Union Minister for Communications and Information Technology A. Raja on Friday said his Ministry favoured extending the tax benefits enjoyed by the Software Technology Parks of India (STPI) registered Information and Communication Technology (ICT) units to three more years and the proposal was pending Cabinet approval.
Mr. Raja was delivering the inaugural address at Connect 2009, organised on the theme of “Resurgence of the Indian ICT Sector,” in Chennai.
He said the State governments should be given equal responsibility and opportunity in bringing in proactive policies and regulations related to foreign investment in the ICT sector. The 2008-09 period proved to be the year of transformation for the sector.

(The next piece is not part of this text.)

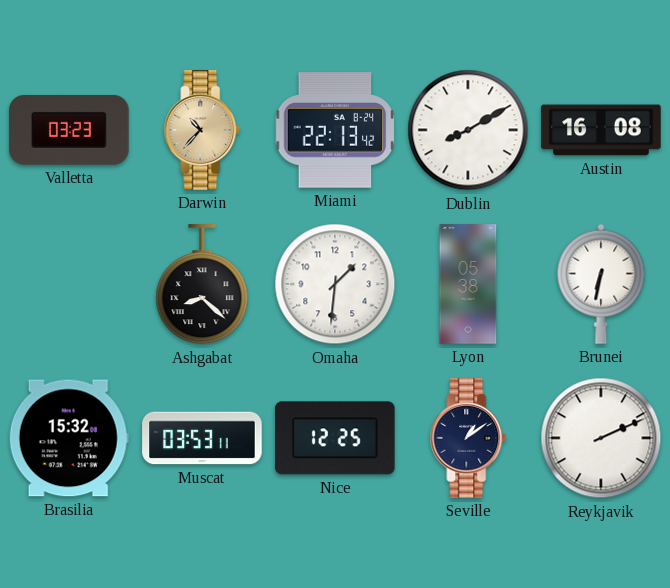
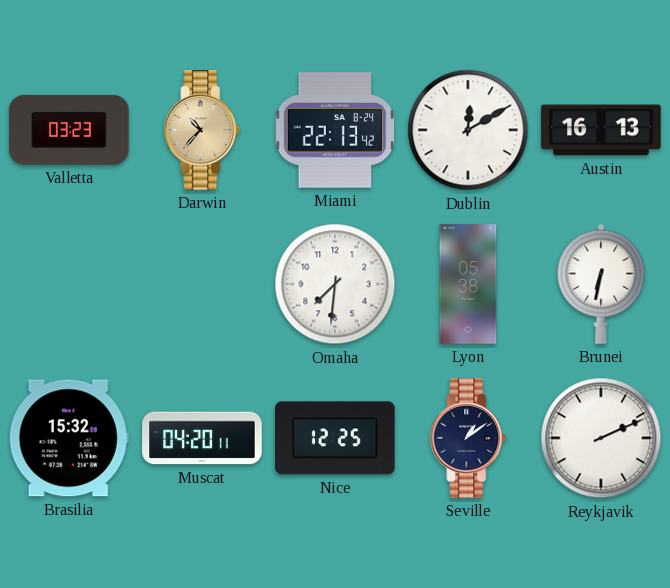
Dublin: 8:10 -> 12:10
Austin: 16:08 -> 16:13
Ashgabat: 8:22 -> none
Omaha: 1:31 -> 7:31
Muscat: 03:53 -> 04:20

It witnessed a process of re-engineering in response to the changing macro economic environment.
Despite the global economic meltdown, the Indian IT and BPO sector grew by 12 per cent in the financial year 2009 to earn aggregate revenue of $ 71.7 billion. Their exports grew by 16 per cent to reach $ 47.3 billion in 2008-09. The growth proved that the basic business model of the Indian ICT sector was efficient.
The Union government, Mr. Raja said, was focusing on developing semi-conductor fabric hubs in a big way. So far it had approved about eight projects with Rs 70,000 crore worth of investment. It had decided to invest 20 per cent of the total cost of each of these projects.
Speaking on “Broadband Roadmap for Inclusive Growth: India 2009-2014,” Manoj Kohli, chairman, CII National Committee on Telecom and Broadband, and CEO & Joint Managing Director, Bharti Airtel Limited, said that in the last 10 to 15 years, the telecom sector had created half a billion customers and reached connectivity to 4.5 lakh villages, thus becoming the second largest growing telecom market in the world, second only to China.
The sector can bring back India’s GDP growth from the current 6 per cent to 9-10 per cent. Broadband was key to economic growth and its penetration had strong correlation with GDP growth. In India, the broadband penetration was just 0.57 per cent. Though there were over 500 million telecom users, there were only seven million broadband customers – at present 1 per cent of the households and 18 per cent of businesses have access to broadband.
For the government to achieve the 2014 vision of reaching broadband to 214 million users by 2014, it needed a 30-fold growth. As broadband had the potential to create about 20 million jobs, the government should be committed to e-governance projects and move from providing voice-led to data-led services.
Mr. Kohli said the levers for growth include investment in laying down high speed back haul via Fiber to the Kerb infrastructure across the country using Universal Service Obligation and investment in wireless broadband. The broadband revolution in rural areas would create the world’s single largest market of 700 million people, and hence it would be bigger than the urban telecom revolution.
Delivering the theme address, S Mahalingam, Chairman, Connect 2009 & Executive Director and CFO, Tata Consultancy Services, said that despite the global economic downturn, the Indian ICT industry was less affected. However, the compound annual growth rate, which was 27 per cent in 2007-08, had come down to less than 20 per cent in 2008-09. It was likely to go down further to about 7 per cent in 2009-2010. In 2007-08, the ICT industry created over 3,80,000 jobs, but in 2008-09, it was likely to create only 1,00,000 jobs. Nevertheless, the domestic market growth would continue to be 20 per cent.
C R Swaminathan, Chairman, CII Southern Region & Chief Executive Officer, PSG Industrial Institute, welcomed the gathering. C.K. Ranganathan, Chairman, CII Tamil Nadu & Chairman and Managing Director, CavinKare Pvt. Limited, offered concluding remarks.
A CII report on “India 2009-10: Broadband Roadmap for Inclusive Growth” was released by Mr. A. Raja on the occasion.